Posted: 20 February, 2009
NASA’s Galaxy Evolution Explorer has uncovered a new recipe for making dwarf galaxies using pristine gas left over from the early Universe.
Dwarf galaxies are relatively small collections of stars that often orbit around larger galaxies like our Milky Way. They typically contain a population of just a few billion stars, compared with the sprawling cities of large galaxies, like the Milky Way, that contain several hundred billion stars.
The formation of galaxies usually requires the influence of the mysterious substance known as dark matter, or gases containing metals, but in the case of the galaxies spotted by the Galaxy Evolution Explorer (GALEX) in the constellation Leo, they appear to be forming out of gas that lacks both dark matter and metals. Though never seen before, the astronomers working on the project, led by David Thilker of the Henry A. Rowland Department of Physics and Astronomy at The Johns Hopkins University, suspect that this new type of dwarf galaxy may be common throughout the more distant and early Universe, when pristine gas was more pervasive.
Forming dwarf galaxies (in circles) are distinctively blue, indicating they are primarily detected in far ultraviolet light. The faint blue overlay traces the outline of the Leo Ring, a huge cloud of hydrogen and helium that orbits around two massive galaxies in the constellation Leo. Image: NASA/JPL-Caltech/DSS.
The galaxies were seen forming inside the Leo Ring, an expansive cloud of hydrogen and helium that traces an uneven path around two massive galaxies within the constellation Leo. The cloud is thought to be an ancient remnant of material that has remained relatively unchanged since the very earliest days of the Universe.

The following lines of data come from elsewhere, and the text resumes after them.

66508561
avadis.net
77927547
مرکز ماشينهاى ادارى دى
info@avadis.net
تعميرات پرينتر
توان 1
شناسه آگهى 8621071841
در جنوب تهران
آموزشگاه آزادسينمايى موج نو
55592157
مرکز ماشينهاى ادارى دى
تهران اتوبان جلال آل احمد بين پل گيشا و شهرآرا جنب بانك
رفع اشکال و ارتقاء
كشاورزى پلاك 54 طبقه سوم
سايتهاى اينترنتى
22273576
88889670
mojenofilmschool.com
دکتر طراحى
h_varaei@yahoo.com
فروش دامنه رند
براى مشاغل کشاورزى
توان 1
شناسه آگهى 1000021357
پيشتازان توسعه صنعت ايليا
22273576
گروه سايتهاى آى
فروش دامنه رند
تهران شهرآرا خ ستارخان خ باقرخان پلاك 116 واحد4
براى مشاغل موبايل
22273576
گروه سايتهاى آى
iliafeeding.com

"This intriguing object has been studied for decades with world-class telescopes operating at radio and optical wavelengths," says Thilker. "Despite such effort, nothing except the gas was detected. No stars at all, young or old, were found. But when we looked at the ring with the Galaxy Evolution Explorer, which is remarkably sensitive to ultraviolet light, we saw telltale evidence of recent massive star formation. It was really unexpected. We are witnessing galaxies forming out of a cloud of primordial gas."
In another recent study, Thilker and his team found the ultraviolet signature of young stars emanating from several clumps of gas within the Leo Ring. "We speculate that these young stellar complexes are dwarf galaxies, although, as previously shown by radio astronomers, the gaseous clumps forming these galaxies lack dark matter," he says. "Almost all other galaxies we know are dominated by dark matter, which acted as a seed for the collection of their luminous components - stars, gas, and dust. What we see occurring in the Leo Ring is a new mode for the formation of dwarf galaxies in material remaining from the much earlier assembly of this galaxy group."
The Leo Ring visible image represents the survey's blue, red, and infrared bands. The overlay indicating the location of hydrogen gas in the Leo Ring is based on observations made at the Arecibo Observatory in Puerto Rico. Image: NASA/JPL-Caltech/DSS.
Invisible dark matter, detected by its gravitational influence, is a major component of both giant and dwarf galaxies with one exception — tidal dwarf galaxies. This sub division of dwarf galaxies condense out of gas recycled from other galaxies and have been separated from most of the dark matter with which they were originally associated. They are produced when galaxies collide and their gravitational masses interact. In the violence of the encounter, streamers of galactic material are pulled out away from the parent galaxies and the halos of dark matter that surround them.
Because they lack dark matter, the new galaxies observed in the Leo Ring resemble tidal dwarf galaxies, but they differ in a fundamental way. The gaseous material making up tidal dwarfs has already been cycled through a galaxy. It has been enriched with metals — elements heavier than helium — produced as stars evolve. "Leo Ring dwarfs are made of much more pristine material without metals," says Thilker. "This discovery allows us to study the star formation process in gas that has not yet been enriched."
Thilker tells Astronomy Now: "It might be that the activity is stimulated by the influence of M96 on the ring." M96 is a spiral galaxy in Leo. "However, the interaction also could be irrelevant, and star formation may be able to quiescently proceed throughout the entire ring, even away from M96)." The team have planned a series of sensitive follow-up UV observations of the entire ring to check this hypothesis. "Self-gravity of the baryonic, gaseous matter in each HI clump may be just enough to initiate the compression process, leading to molecular gas and evidently star formation too," he adds.
Thilker also comments that the discovery of this new route to galaxy formation does not replace more conventional processes that rely on dark matter, but instead augments it, clarifying the fate of gaseous leftovers from cosmological structure formation. "Remember that the new detections are small dwarf galaxies, forming stars at an extremely mundane rate with very low efficiency," he says. "I think the bulk of evidence from previous studies still strongly supports the role of dark matter in shaping the well-known galaxy population."
The results of the new study appear in the 19 February issue of the journal Nature.